Understanding ABR: A Hands-On Tool to Modern Video Streaming Protocols

Adaptive Bitrate (ABR) video streaming is the invisible engine that powers the way we watch video today, from live sports and news to movies on our favorite OTT platforms. Yet, despite being everywhere, the inner workings of ABR protocols like HLS, DASH, and CMAF are often misunderstood or hidden behind the scenes. To help bridge that knowledge gap, we’ve created an interactive protocol inspector tool that allows you to see exactly what’s happening under the hood as your device streams video.

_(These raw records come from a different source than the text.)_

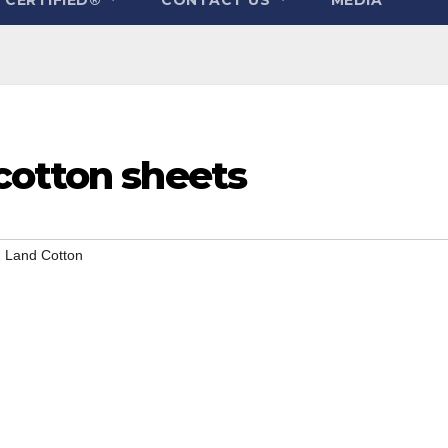
cotton sheets
 Land Cotton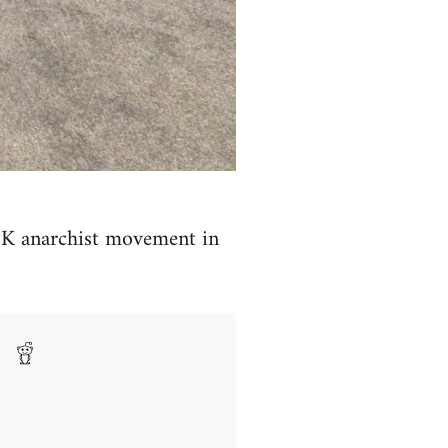
e UK anarchist movement in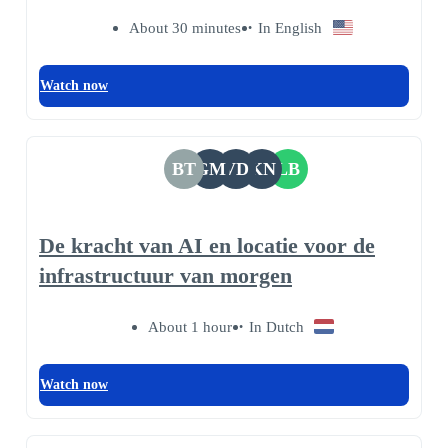
About 30 minutes
In English
Watch now
BT
GM
VD
KN
LB
De kracht van AI en locatie voor de
infrastructuur van morgen
About 1 hour
In Dutch
Watch now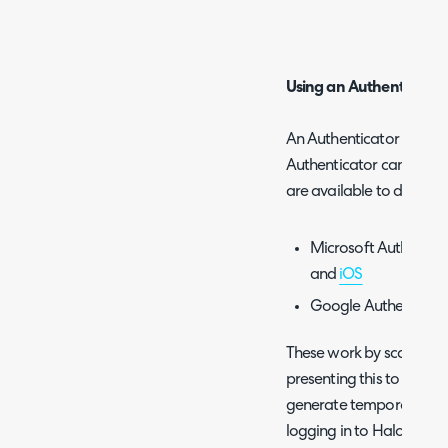
Using an Authenticator
An Authenticator App su
Authenticator can be us
are available to downlo
Microsoft Authentica
and
iOS
Google Authenticato
These work by scanning a
presenting this to you as
generate temporary cod
logging in to Halo.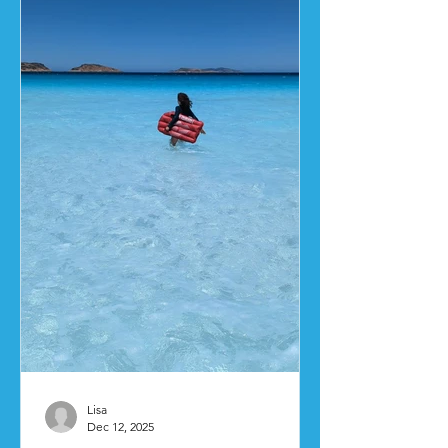
Lisa
Dec 12, 2025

This article provides a guided introduction to the core concepts of ABR technology and complements the tool with step-by-step explanations. Whether you’re new to streaming or looking to deepen your technical know-how, this combined walkthrough will help you understand how players choose quality, how manifests are structured, and how video segments are delivered to your screen in real time.

Online Video Streaming Protocol Inspector Tool
(A Comprehensive Video Streaming Tutorial)

This online video streaming protocol inspector tool helps you understand how Adaptive Bitrate (ABR) video streaming protocols work.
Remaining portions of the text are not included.